L'analisi

Dazi, i mercati bocciano Trump: dalle Borse emerge il dissenso

I rimbalzi in singole sedute non possono coprire il fatto che la tendenza dei listini adesso sia al ribasso e non più al rialzo – L’offensiva USA verso la Cina si è fatta più aspra, mentre la tregua di 90 giorni con l’Europa e altre aree sta solo rimandando il problema
©Richard Drew
Lino Terlizzi
Lino Terlizzi
14.04.2025 06:00

Il vento nelle ultime settimane è cambiato sui mercati, questo è chiaro. Dopo due anni, il 2023 e il 2024, con bilanci annuali nel complesso nettamente positivi, le Borse mondiali all’inizio del 2025 hanno cominciato a mostrare oscillazioni. Tra fine marzo e inizio aprile, poi, le cadute degli indici si sono fatte consistenti.
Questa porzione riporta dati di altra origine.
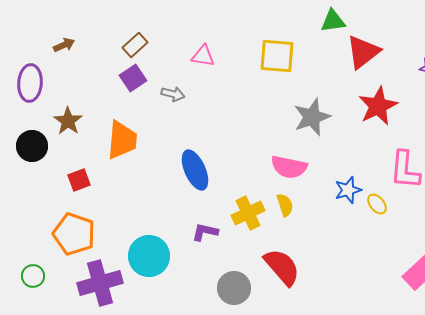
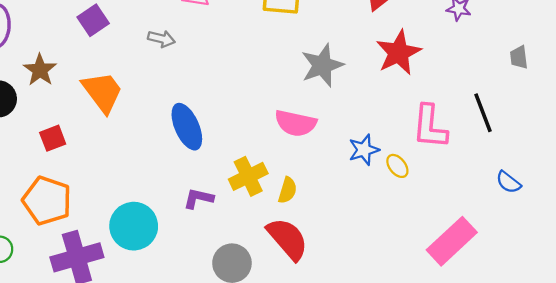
purple square: (133, 78) -> (93, 20), moved
orange trapezoid: (122, 140) -> (102, 92), turned -42
yellow semicircle: (285, 205) -> (287, 190), moved, turned 35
E i rimbalzi in singole sedute ora non riescono a coprire quella che appare come una tendenza non più al rialzo bensì al ribasso. Per cercare di capire quanto potrebbe durare questo nuovo quadro, in cui la volatilità e la discesa degli indici borsistici sembrano prevalere, occorre rifarsi alla causa maggiore di questo sommovimento.

L’incertezza

La ragione principale del cambiamento è in tutta evidenza l’estensione della guerra dei dazi voluta dal presidente USA Trump, con il suo protezionismo estremo. La realtà ha fatto cadere le illusioni di una parte dell’economia e della politica su un’azione moderata di Trump. La tregua di 90 giorni poi proclamata dello stesso Trump, dopo le turbolenze sui mercati di azioni e obbligazioni, è stata accompagnata comunque da maxi dazi contro la Cina (che ha risposto con controdazi) e dal mantenimento di un 10% in più di dazi contro l’Europa e altre aree. La tregua ha suscitato sollievo, ma ha solo rimandato il problema e lo stesso dicasi per le esenzioni dai dazi per una serie di prodotti. Occorre inoltre aggiungere che le promesse di Trump su un superamento rapido dei conflitti bellici, e in particolare di quello tra l’Ucraina e la Russia, sin qui non si sono tradotte in fatti. Le tensioni economiche crescono e quelle geopolitiche non diminuiscono. Questo è per ora il bilancio, negativo, della nuova presidenza Trump.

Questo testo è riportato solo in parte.